- **Task goal**
Output every entry exactly, without any pictures.

- **Given entries**
⟨

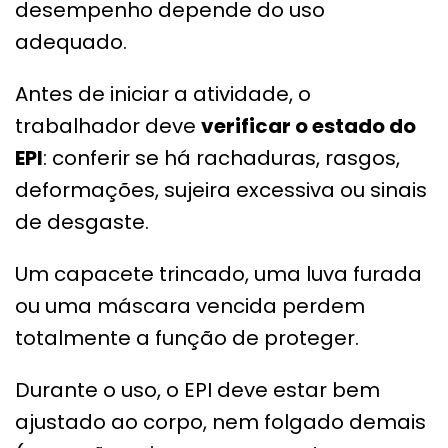
desempenho depende do uso
adequado.
Antes de iniciar a atividade, o
trabalhador deve
verificar o estado do
EPI
: conferir se há rachaduras, rasgos,
deformações, sujeira excessiva ou sinais
de desgaste.
Um capacete trincado, uma luva furada
ou uma máscara vencida perdem
totalmente a função de proteger.
Durante o uso, o EPI deve estar bem
ajustado ao corpo, nem folgado demais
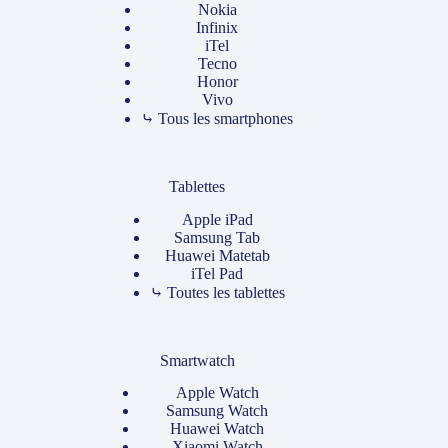
Nokia
Infinix
iTel
Tecno
Honor
Vivo
⤷ Tous les smartphones
Tablettes
Apple iPad
Samsung Tab
Huawei Matetab
iTel Pad
⤷ Toutes les tablettes
Smartwatch
Apple Watch
Samsung Watch
Huawei Watch
Xiaomi Watch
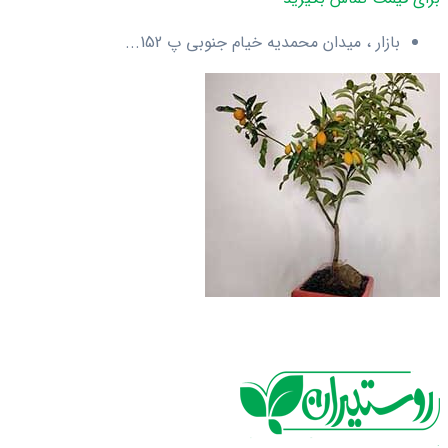
بازار ، میدان محمدیه خیام جنوبی پ 152...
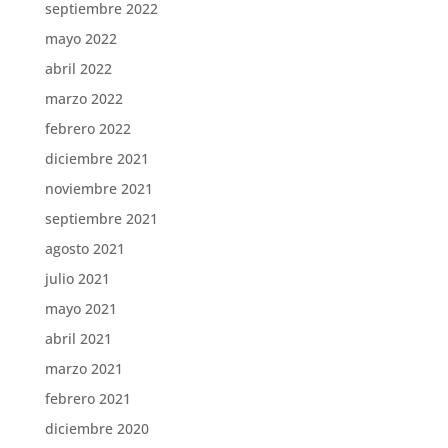
septiembre 2022
mayo 2022
abril 2022
marzo 2022
febrero 2022
diciembre 2021
noviembre 2021
septiembre 2021
agosto 2021
julio 2021
mayo 2021
abril 2021
marzo 2021
febrero 2021
diciembre 2020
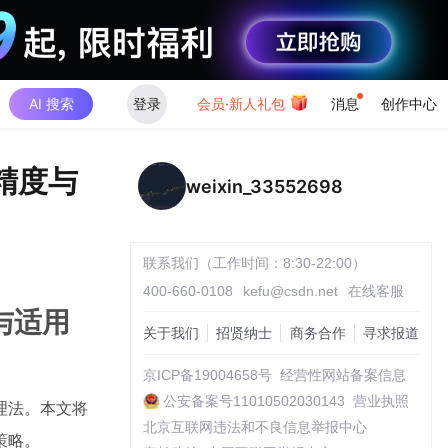
AI 搜索
登录
会员·新人礼包
消息
创作中心
精度与
weixin_33552698
联系我们（工作时间：8:30-22:00）
400-660-0108
kefu@csdn.net
在线客服
与适用
关于我们
招贤纳士
商务合作
寻求报道
京ICP备19004658号
经营性网站备案信息
公安备案号11010502030143
营业执照
理法。本文将
北京互联网违法和不良信息举报中心
策略。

⟩

- **Solution to this exercise**
desempenho depende do uso
adequado.
Antes de iniciar a atividade, o
trabalhador deve
verificar o estado do
EPI
: conferir se há rachaduras, rasgos,
deformações, sujeira excessiva ou sinais
de desgaste.
Um capacete trincado, uma luva furada
ou uma máscara vencida perdem
totalmente a função de proteger.
Durante o uso, o EPI deve estar bem
ajustado ao corpo, nem folgado demais
Nokia
Infinix
iTel
Tecno
Honor
Vivo
⤷ Tous les smartphones
Tablettes
Apple iPad
Samsung Tab
Huawei Matetab
iTel Pad
⤷ Toutes les tablettes
Smartwatch
Apple Watch
Samsung Watch
Huawei Watch
Xiaomi Watch
بازار ، میدان محمدیه خیام جنوبی پ 152...
septiembre 2022
mayo 2022
abril 2022
marzo 2022
febrero 2022
diciembre 2021
noviembre 2021
septiembre 2021
agosto 2021
julio 2021
mayo 2021
abril 2021
marzo 2021
febrero 2021
diciembre 2020
AI 搜索
登录
会员·新人礼包
消息
创作中心
精度与
weixin_33552698
联系我们（工作时间：8:30-22:00）
400-660-0108
kefu@csdn.net
在线客服
与适用
关于我们
招贤纳士
商务合作
寻求报道
京ICP备19004658号
经营性网站备案信息
公安备案号11010502030143
营业执照
理法。本文将
北京互联网违法和不良信息举报中心
策略。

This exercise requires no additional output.